Focusing on the last couple of chapters, « Luis and Luscious Skin: what a shocking turn of events! Bolaño must have a fixation with these characters because their interactions are so much more gentle, kind and well-written. Bolaño really wants us to contrast our own perceptions of Luscious Skin between Part 1 and Part 2 and form hypocritical judgements. Anyways, the phone conversation in March 1983, the hesitant reconnection, and the wait for Luscious Skin to arrive are emotionally charged with hesitant yearning and reserved longing, desire, lust and fear of intimacy and abandonment. Honestly, at the get-go, I find Luscious Skin a character who is both repulsive and magnetic. His long absence and surprised presence throughout the pages carry a weight of expectation, nostalgia and want. I hesitate to judge him as a character flawedly or intentionally designed to be so repulsive that he would eventually be well-liked by me.

The physicality of Luis and Luscious Skin’s reunion, the intertwining of sex, storytelling, and confessions, creates a sense of fragility and fleeting presence, even if the outside world is indifferent or violent.

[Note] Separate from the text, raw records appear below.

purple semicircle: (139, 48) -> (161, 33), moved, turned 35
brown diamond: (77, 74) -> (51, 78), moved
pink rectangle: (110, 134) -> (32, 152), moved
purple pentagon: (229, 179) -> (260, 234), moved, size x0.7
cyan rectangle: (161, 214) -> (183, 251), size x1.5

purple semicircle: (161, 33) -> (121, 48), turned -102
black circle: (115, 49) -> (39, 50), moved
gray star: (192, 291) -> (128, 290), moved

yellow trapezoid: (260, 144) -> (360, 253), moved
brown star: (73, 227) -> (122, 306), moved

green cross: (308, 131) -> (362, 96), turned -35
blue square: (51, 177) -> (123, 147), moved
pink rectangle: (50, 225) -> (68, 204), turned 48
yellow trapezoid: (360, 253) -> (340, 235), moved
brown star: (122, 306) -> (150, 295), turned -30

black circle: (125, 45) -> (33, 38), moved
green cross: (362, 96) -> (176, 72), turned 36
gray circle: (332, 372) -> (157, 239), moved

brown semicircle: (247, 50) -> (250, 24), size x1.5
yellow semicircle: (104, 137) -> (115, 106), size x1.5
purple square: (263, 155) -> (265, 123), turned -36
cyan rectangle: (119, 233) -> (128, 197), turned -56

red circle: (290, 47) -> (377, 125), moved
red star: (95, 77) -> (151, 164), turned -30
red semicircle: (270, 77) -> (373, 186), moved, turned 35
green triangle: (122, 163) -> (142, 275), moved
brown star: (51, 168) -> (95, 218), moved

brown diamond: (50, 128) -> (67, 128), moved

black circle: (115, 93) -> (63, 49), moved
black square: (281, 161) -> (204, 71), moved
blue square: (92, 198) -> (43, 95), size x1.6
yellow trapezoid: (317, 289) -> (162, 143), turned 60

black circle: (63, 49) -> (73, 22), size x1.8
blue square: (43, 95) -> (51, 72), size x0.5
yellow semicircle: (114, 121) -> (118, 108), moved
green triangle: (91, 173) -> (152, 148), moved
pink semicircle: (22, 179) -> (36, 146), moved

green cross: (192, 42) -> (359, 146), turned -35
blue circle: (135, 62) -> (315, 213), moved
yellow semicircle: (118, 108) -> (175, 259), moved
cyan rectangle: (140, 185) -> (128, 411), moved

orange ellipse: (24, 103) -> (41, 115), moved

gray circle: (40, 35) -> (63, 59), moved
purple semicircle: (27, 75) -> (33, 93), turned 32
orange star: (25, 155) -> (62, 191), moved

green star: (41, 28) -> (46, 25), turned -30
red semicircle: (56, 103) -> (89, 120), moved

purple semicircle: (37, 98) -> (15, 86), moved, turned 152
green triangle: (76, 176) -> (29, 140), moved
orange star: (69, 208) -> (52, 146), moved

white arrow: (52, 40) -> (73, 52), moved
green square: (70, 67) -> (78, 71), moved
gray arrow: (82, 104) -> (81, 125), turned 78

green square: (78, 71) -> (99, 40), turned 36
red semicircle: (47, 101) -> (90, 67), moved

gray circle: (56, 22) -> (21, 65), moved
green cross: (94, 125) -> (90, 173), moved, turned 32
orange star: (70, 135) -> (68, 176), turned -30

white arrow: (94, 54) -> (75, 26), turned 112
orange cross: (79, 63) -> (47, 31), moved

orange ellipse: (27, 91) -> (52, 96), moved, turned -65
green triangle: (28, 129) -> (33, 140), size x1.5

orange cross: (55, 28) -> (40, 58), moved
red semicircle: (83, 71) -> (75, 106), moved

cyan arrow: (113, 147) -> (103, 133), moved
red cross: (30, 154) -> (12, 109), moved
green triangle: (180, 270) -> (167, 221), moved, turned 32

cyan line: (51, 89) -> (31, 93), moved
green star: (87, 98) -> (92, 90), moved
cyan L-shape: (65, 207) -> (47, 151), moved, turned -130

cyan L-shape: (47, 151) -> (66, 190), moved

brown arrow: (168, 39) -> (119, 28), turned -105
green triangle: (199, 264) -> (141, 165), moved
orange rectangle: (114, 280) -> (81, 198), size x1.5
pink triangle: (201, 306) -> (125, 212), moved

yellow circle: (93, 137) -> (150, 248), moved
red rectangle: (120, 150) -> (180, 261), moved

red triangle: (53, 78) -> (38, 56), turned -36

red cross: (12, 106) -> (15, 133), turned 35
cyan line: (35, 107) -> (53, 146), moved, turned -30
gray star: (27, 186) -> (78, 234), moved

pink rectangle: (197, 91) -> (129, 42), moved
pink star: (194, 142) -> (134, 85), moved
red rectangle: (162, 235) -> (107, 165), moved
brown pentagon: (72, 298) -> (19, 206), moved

The narration of these two characters’ interaction removes my conscious mind out of all the other ridicioulness occuring at the same time, especially with Ulises, Norman, etc. To me, their story is a representation of impermanence, longing, memory, and the fleeting fragility of time and life. What struck me the most was the contrast between the intense intimacy and the brutal aftermath. Luscious Skin’s death was uncalled for and unforeseen! The grotesqueness of his body ended this week’s reading on a really bitter note.

Discussion Question:
Alright, a question for you all! Feel free to answer it in any way, related to the text or in your own lived experiences =)
In the vein of human condition, how deeply can we care for a « temporary someone » who may or may not vanish from our lives? And how do our memories, our stories, and our perceptions preserve the softness, the kindness and the gentleness of love, loss and truth?